Camilla Fanning is showing a complex installation consisting of a sound work, book objects and prints in the back room of the gallery. Sounds from the wilderness of Inis Oirr, an island on the westernmost edge of Europe, are juxtaposed with artist’s books and works on paper arranged into a landscape. In these print works, textures are reminiscent of natural structures, while cartographic elements – numbers, letters – evoke associations of scientific data, the human endeavour to order, measure and tame nature. In this contrasting of the wild with scientific abstraction, the work questions our relationship to the earth, to the environment and to that which usually escapes our perception on the fringes of civilisation.

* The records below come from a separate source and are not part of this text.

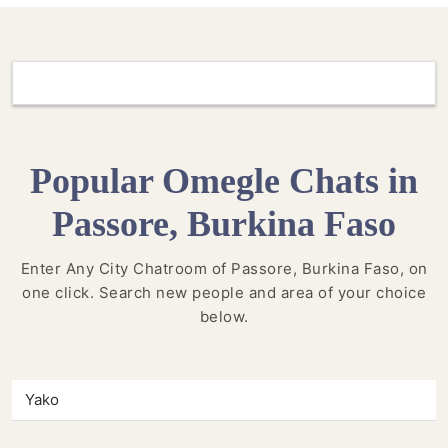
Popular Omegle Chats in
Passore, Burkina Faso
Enter Any City Chatroom of Passore, Burkina Faso, on
one click. Search new people and area of your choice
below.
Yako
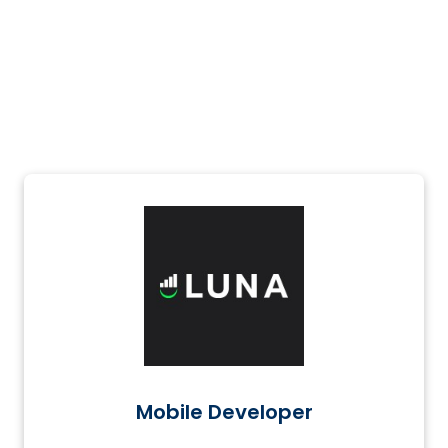
Mobile Developer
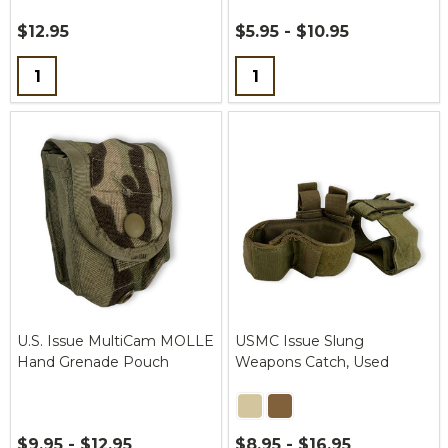
$12.95
$5.95 - $10.95
Quantity:
Quantity:
U.S. Issue MultiCam MOLLE
USMC Issue Slung
Hand Grenade Pouch
Weapons Catch, Used
$9.95 - $12.95
$8.95 - $16.95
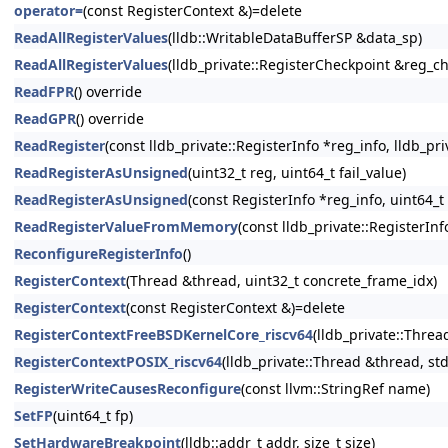
operator=
(const RegisterContext &)=delete
ReadAllRegisterValues
(lldb::WritableDataBufferSP &data_sp)
ReadAllRegisterValues
(lldb_private::RegisterCheckpoint &reg_c
ReadFPR
() override
ReadGPR
() override
ReadRegister
(const lldb_private::RegisterInfo *reg_info, lldb_pr
ReadRegisterAsUnsigned
(uint32_t reg, uint64_t fail_value)
ReadRegisterAsUnsigned
(const RegisterInfo *reg_info, uint64_t 
ReadRegisterValueFromMemory
(const lldb_private::RegisterInf
ReconfigureRegisterInfo
()
RegisterContext
(Thread &thread, uint32_t concrete_frame_idx)
RegisterContext
(const RegisterContext &)=delete
RegisterContextFreeBSDKernelCore_riscv64
(lldb_private::Threa
RegisterContextPOSIX_riscv64
(lldb_private::Thread &thread, st
RegisterWriteCausesReconfigure
(const llvm::StringRef name)
SetFP
(uint64_t fp)
SetHardwareBreakpoint
(lldb::addr_t addr, size_t size)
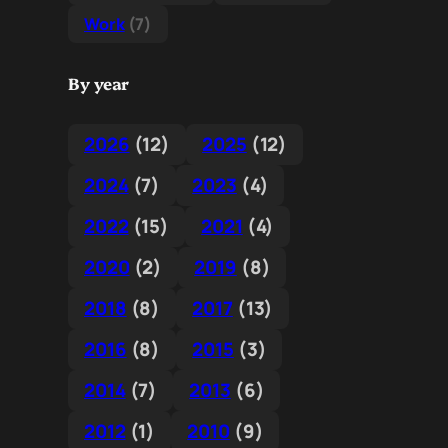
Work
(7)
By year
2026
(12)
2025
(12)
2024
(7)
2023
(4)
2022
(15)
2021
(4)
2020
(2)
2019
(8)
2018
(8)
2017
(13)
2016
(8)
2015
(3)
2014
(7)
2013
(6)
2012
(1)
2010
(9)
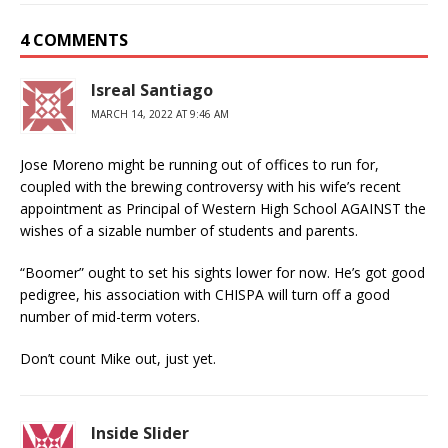
4 COMMENTS
Isreal Santiago
MARCH 14, 2022 AT 9:46 AM
Jose Moreno might be running out of offices to run for,
coupled with the brewing controversy with his wife’s recent
appointment as Principal of Western High School AGAINST the
wishes of a sizable number of students and parents.
“Boomer” ought to set his sights lower for now. He’s got good
pedigree, his association with CHISPA will turn off a good
number of mid-term voters.
Don’t count Mike out, just yet.
Inside Slider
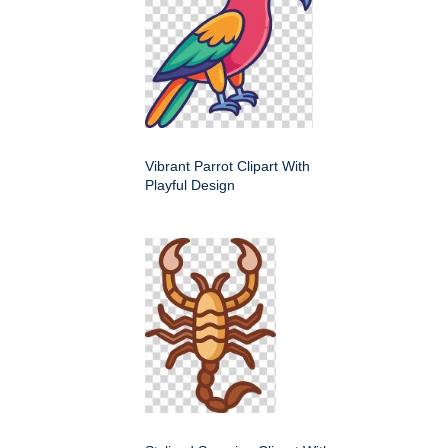
Vibrant Parrot Clipart With
Playful Design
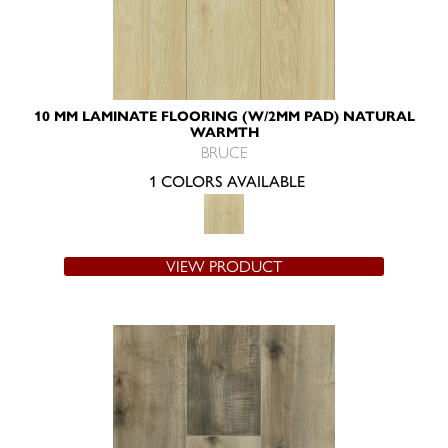
10 MM LAMINATE FLOORING (W/2MM PAD) NATURAL
WARMTH
BRUCE
1 COLORS AVAILABLE
VIEW PRODUCT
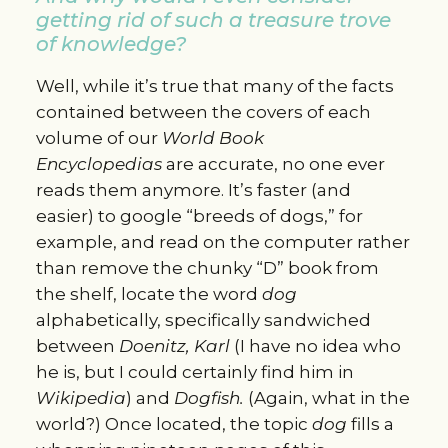
getting rid of such a treasure trove
of knowledge?
Well, while it’s true that many of the facts
contained between the covers of each
volume of our
World Book
Encyclopedias
are accurate, no one ever
reads them anymore. It’s faster (and
easier) to google “breeds of dogs,” for
example, and read on the computer rather
than remove the chunky “D” book from
the shelf, locate the word
dog
alphabetically, specifically sandwiched
between
Doenitz, Karl
(I have no idea who
he is, but I could certainly find him in
Wikipedia
) and
Dogfish.
(Again, what in the
world?) Once located, the topic
d
og
fills a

Oona Hyland’s series Fragments from the Floating World in the gallery’s large room is about decay, time and the hidden. The work is simultaneously very concrete and very abstract and consists of large mokuhanga woodcuts hanging from the ceiling on translucent paper, printed with metallic ink so that they change as they move in the light. At times the print is difficutl to see and sometimes both sides of the sheets are printed and can be seen at once. The artist used the insides of tree bark fragments; traces of insect damage can be seen in the prints. The variations of the same woodblock overlapping and printed in different ways echo ideas about the various ways we relate the past. With the title, Hyland alludes to the Edo period in Japan, in which ukiyo denoted the floating world, the ephemeral half-world of theatre and art of the emerging middle classes. She relates the Japanese ukiyo to our present time, which is uncertain, ephemeral, an illusion where we indulge in escapism while the rest of the world seems to sink into violence and extremes.

Grace Sexton’s film Rhythm in Resilience (2024) about twelve-year-old saxophone prodigy Yegor, who fled to Ireland from Ukraine, can be seen in the gallery corridor. The artist and filmmaker met him on the street in Dublin, where he was busking, as Ireland’s youngest street musician. In the film, Yegor plays with Irish musicians Rónán Ó Snodaigh (bodhran) and Sean Furey (saxophone). The film tells the story of how the young refugee Yegor finds hope and resilience in music.